Once the line containing "abordagem vital para alcançar" is found in the entries below, restate it and each following line word for word, stopping after the line containing "fechamento de um".

■ Extracted data ■
------------

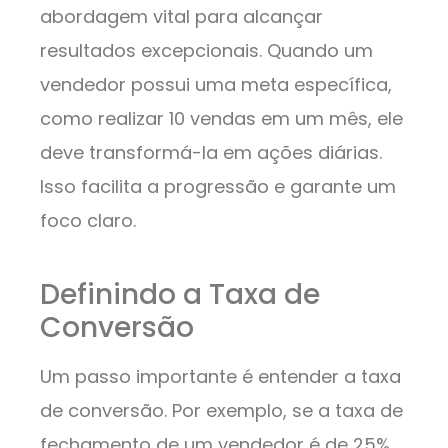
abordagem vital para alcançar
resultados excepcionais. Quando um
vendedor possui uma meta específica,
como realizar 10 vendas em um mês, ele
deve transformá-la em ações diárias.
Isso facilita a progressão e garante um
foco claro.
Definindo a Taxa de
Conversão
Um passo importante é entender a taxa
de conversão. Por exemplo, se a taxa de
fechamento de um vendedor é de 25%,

------------

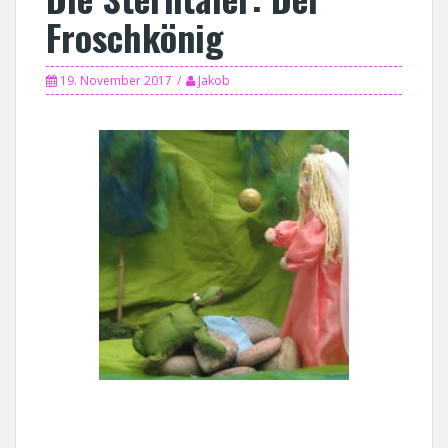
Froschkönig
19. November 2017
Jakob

------------

■ Solution to this exercise ■
abordagem vital para alcançar
resultados excepcionais. Quando um
vendedor possui uma meta específica,
como realizar 10 vendas em um mês, ele
deve transformá-la em ações diárias.
Isso facilita a progressão e garante um
foco claro.
Definindo a Taxa de
Conversão
Um passo importante é entender a taxa
de conversão. Por exemplo, se a taxa de
fechamento de um vendedor é de 25%,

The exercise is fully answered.